The first thing to look at is why the Chinese economy began to slow. I believe that, simply put, to understand the slowdown is to understand the idea of diminishing marginal returns. This economic principle says that, where one factor of production is fixed (i.e. labour), the addition of the variable factor (i.e. capital) produces diminishing returns. If you allow me to stretch this principle to China’s significant investment in factories, infrastructure and housing in recent years, then you can see that, against stagnant population growth – as a result of the one child policy - the addition of another empty apartment block or another bridge to Hong Kong is likely to have low marginal returns.
Creative destruction is a necessary evil of capitalism.
Why does that matter? Well, under a traditionally capitalist model, a project would only go ahead where the returns on capital are greater than the cost of capital. As a result of diminishing marginal returns, simple economics would tell you that Chinese economic growth should slow as sequential projects are turned down as a result of that constraint.

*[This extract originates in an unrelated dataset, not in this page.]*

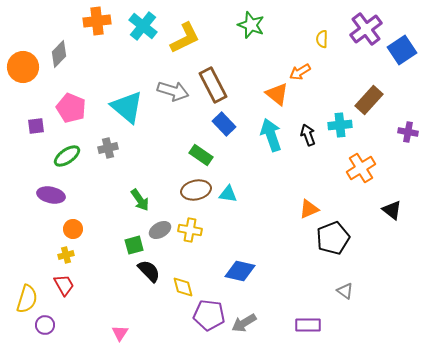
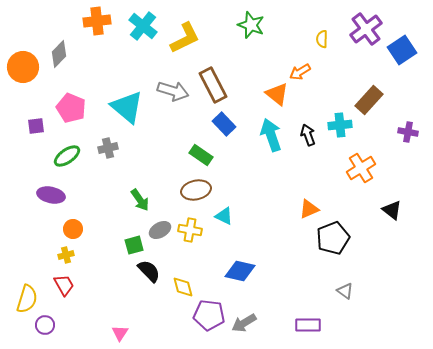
cyan triangle at (228, 194): moved 4 px left, 22 px down; rotated 18 degrees clockwise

So against 2014’s backdrop of a slowing economy, a political leader in a weak position and “made in China” global recessionary fears, China flooded the market with debt funded monetary and fiscal stimulus. The risk to the Communist government was too great so Xi threw fuel on the flames.
China returned to growth, the global economy continued on its merry way and stock markets begun once more to climb the wall of worry.
Against 2014’s slowing economy, China flooded the market with debt funded monetary and fiscal stimulus.
Whilst debt funded stimulus papered over the cracks by reducing the cost of capital to allow further growth in the near term, it added to a second limitation to growth for China; their consistently high debt levels. At more than 250% today and around 200% in 2014, Chinese total debt/GDP is higher than almost any other nation. Whilst one can argue that the majority of this debt is internal and can be managed by the communist Government, financial stability appears undeniably precarious.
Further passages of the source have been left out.